While Alliance Resource Partners is doing a relatively good job of weathering the coal downturn by reducing production and cutting down on expenses, there is only so much that the partnership can do in the current coal environment. What's more, Alliance Resource Partners recently decided to reduce its quarterly distributions by 35% despite the fact that this year's distributable cash flow is expected to meet previous guidance.
Management stated that "this decision was made to ensure that Alliance maintains the access to a reasonable level of capital necessary to prudently manage its business for the future." In the current harsh capital environment, which has been made worse by the recent bankruptcies of major coal companies like Peabody Energy (BTUUQ) and Arch Coal (ACIIQ), Alliance Resource Partners will likely have an increasingly hard time growing and even maintaining revenues moving forward.

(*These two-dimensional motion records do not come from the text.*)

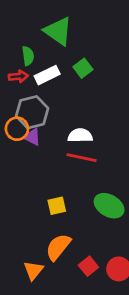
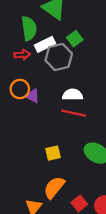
green semicircle: (28, 56) -> (29, 28), size x1.5
red arrow: (18, 76) -> (22, 55), moved
gray hexagon: (32, 112) -> (59, 57), moved

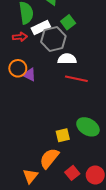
white semicircle: (72, 95) -> (67, 59), moved
red line: (74, 113) -> (76, 79), moved
yellow square: (53, 153) -> (63, 135), moved

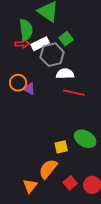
red arrow: (20, 37) -> (22, 44), moved

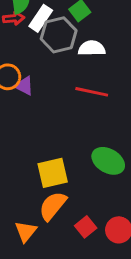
white rectangle: (40, 44) -> (41, 18), turned -30
white semicircle: (65, 74) -> (92, 48), moved
yellow square: (61, 147) -> (53, 173), moved, size x1.5

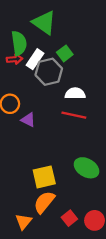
white semicircle: (92, 48) -> (75, 93), moved
purple triangle: (24, 86) -> (28, 120), moved

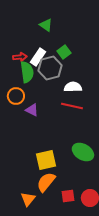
green triangle: (44, 23) -> (46, 25), size x0.6
green semicircle: (19, 43) -> (27, 72), moved
red square: (69, 218) -> (68, 196), turned 32

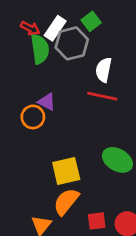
red arrow: (20, 57) -> (30, 28), turned 32
white semicircle: (73, 87) -> (104, 70), turned -78
orange circle: (16, 96) -> (33, 117), moved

Coal Headwinds Are Too Powerful
The headwinds facing the coal industry are far too numerous and powerful for Alliance Resource Partners to overcome. Despite the fact that Alliance Resource Partners is operating in some of the most coveted coal locations like the Illinois Basin, the partnership should still have an extremely hard time withstanding the current prolonged coal downturn. The rise of cleaner energy alternatives and the trend of increasingly strict regulations are starting to make a significant impact on Alliance Resource Partners' business.

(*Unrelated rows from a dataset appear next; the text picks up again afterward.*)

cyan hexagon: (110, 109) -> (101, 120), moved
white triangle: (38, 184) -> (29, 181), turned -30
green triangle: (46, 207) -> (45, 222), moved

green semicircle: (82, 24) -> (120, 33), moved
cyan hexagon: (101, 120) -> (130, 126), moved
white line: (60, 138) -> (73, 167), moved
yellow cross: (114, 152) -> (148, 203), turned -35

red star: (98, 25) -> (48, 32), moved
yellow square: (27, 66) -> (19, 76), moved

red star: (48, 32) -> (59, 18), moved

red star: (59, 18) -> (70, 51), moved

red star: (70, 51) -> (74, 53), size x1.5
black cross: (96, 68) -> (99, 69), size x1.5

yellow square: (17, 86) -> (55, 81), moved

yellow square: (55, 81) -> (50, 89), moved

Even the most profitable coal basins are starting to feel the effects of the industry's headwinds.
Alliance Resource Partners' declining coal volumes are extremely worrying. In the latest quarter, Alliance Resource Partners' total tons sold declined 21.% and 25.2% on a YOY and sequential basis respectively. Given the fact that Alliance Resource Partners has been able to consistently increase its production over the past few years, the partnership's recent production declines signify a large change.
The growing trend of anti-coal regulations and low natural gas prices should continue to exert pressure on Alliance Resource Partners' ability to produce coal. On top of these large near-term threats, renewables like solar will almost certainly take market share from coal moving forward. While Alliance Resource Partners has long been able to resist such headwinds through its strong management, superior operational capabilities, and prime mining locations, this no longer appears to be the case.

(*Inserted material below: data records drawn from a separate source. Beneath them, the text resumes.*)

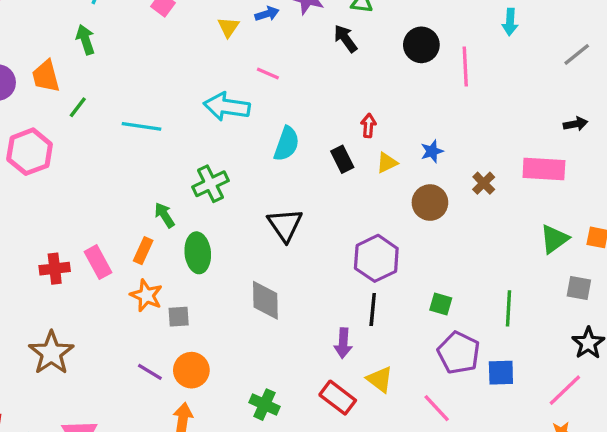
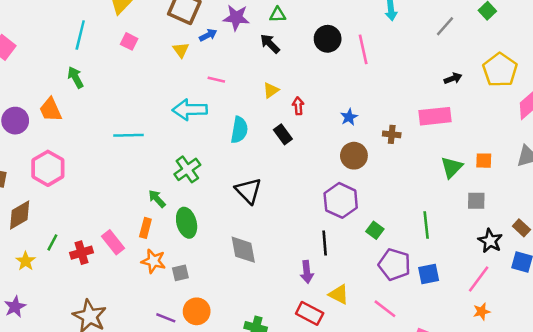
green line: (78, 107) -> (52, 242), moved
yellow triangle: (387, 163) -> (271, 90), moved
brown cross: (484, 183) -> (392, 134), turned -30
purple hexagon: (376, 258) -> (341, 200), moved
green square: (441, 304) -> (375, 230), turned 30

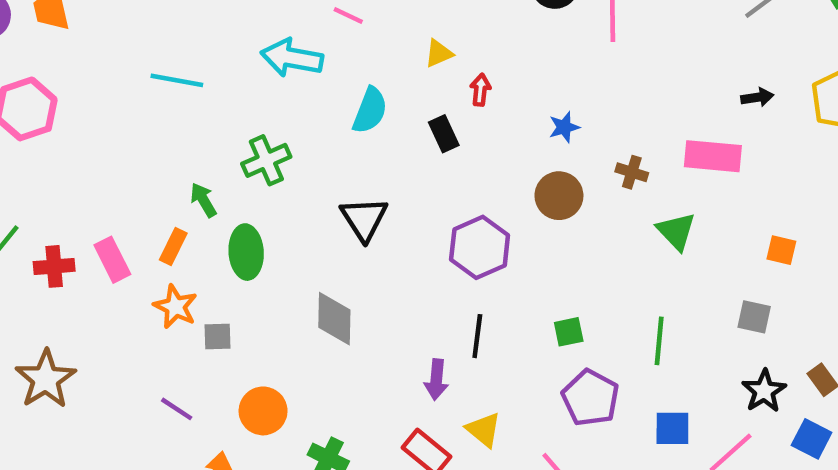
green triangle: (452, 167) -> (676, 231), moved, turned -40
purple hexagon: (341, 200) -> (480, 247), moved
green square: (375, 230) -> (569, 332), turned 30
blue square: (429, 274) -> (672, 428), moved
orange circle: (197, 311) -> (263, 411), moved

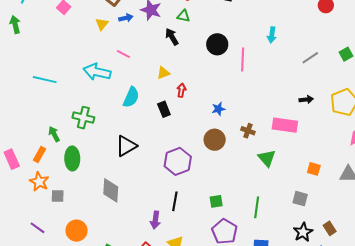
green cross: (266, 160) -> (83, 118), turned 35
black triangle: (364, 219) -> (126, 146), turned 30

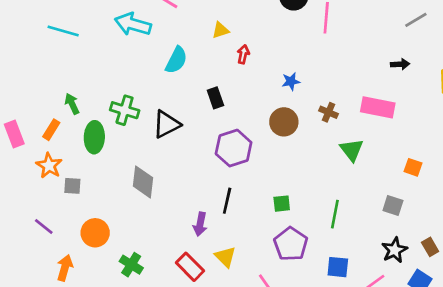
black arrow: (306, 100) -> (400, 64), moved
black rectangle: (164, 109) -> (215, 98), moved
green cross: (83, 118) -> (125, 110), moved

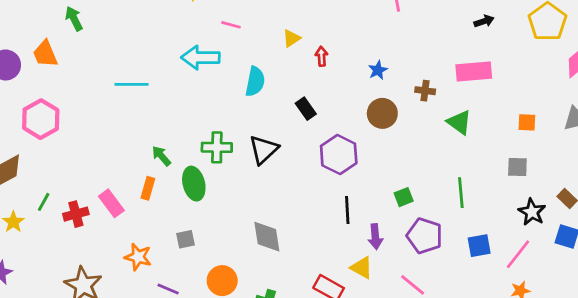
orange star: (49, 166) -> (138, 257), moved
gray diamond: (143, 182) -> (267, 237), moved
purple arrow: (200, 224) -> (375, 237), moved

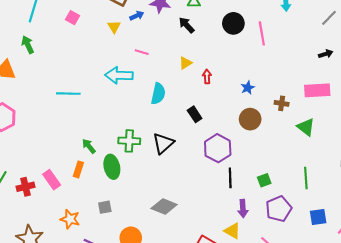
black line: (347, 210) -> (230, 178), moved
purple pentagon: (425, 236) -> (279, 209), turned 30
gray diamond: (267, 237) -> (164, 207), turned -60

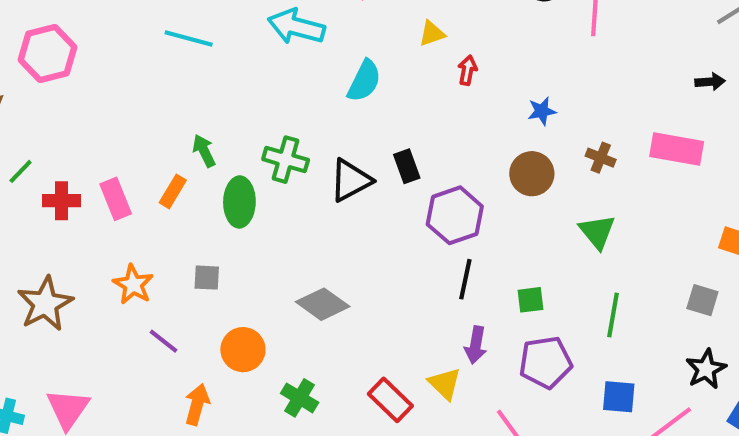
black rectangle: (195, 114) -> (407, 166), moved
green triangle: (306, 127) -> (597, 232), moved

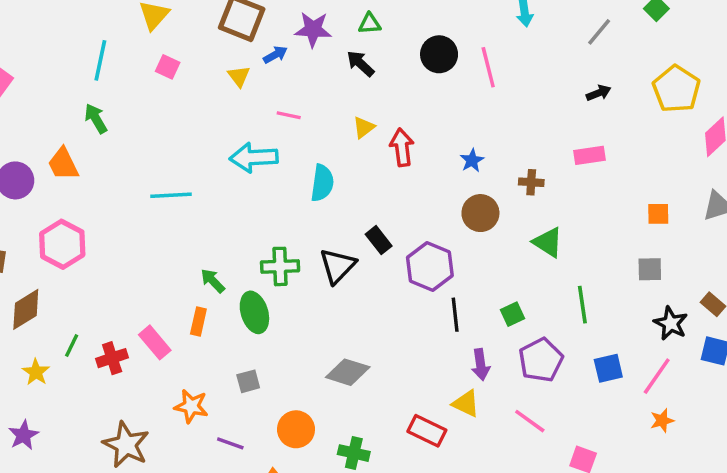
red arrow: (467, 70) -> (402, 147), size x1.5
pink rectangle: (677, 149) -> (590, 155), size x0.7

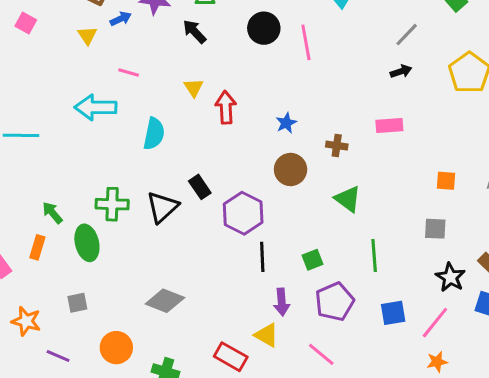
gray line: (599, 32) -> (407, 35), moved
yellow triangle: (364, 127) -> (194, 88), turned -30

Given how dirty coal energy is and how fast cleaner alternative energy technologies are progressing (even natural gas is far cleaner than coal), the US will likely continue to shift away from coal. Market, technological, societal forces are aligning like never before in the growing battle against coal. While Alliance Resource Partners' high dividend yield of 11.5% may be appealing to many investors, the partnership is operating in a collapsing industry. There is very little to indicate that US coal will experience a turnaround anytime soon. In fact, all major signs point to a permanent industry decline.
Alliance Resource Partners still has more downside at its market capitalization of $1.1 billion and forward P/E ratio of 14. While Alliance Resource Partners is in a far better position than most of its competitors, the partnership is finally succumbing to general industry headwinds. There are far better energy stocks like First Solar (NASDAQ:FSLR) and SunPower (NASDAQ:SPWR) in burgeoning energy industries like solar. On the other hand, the coal industry will likely continue to reach historic lows and drag Alliance Resource Partners down with it.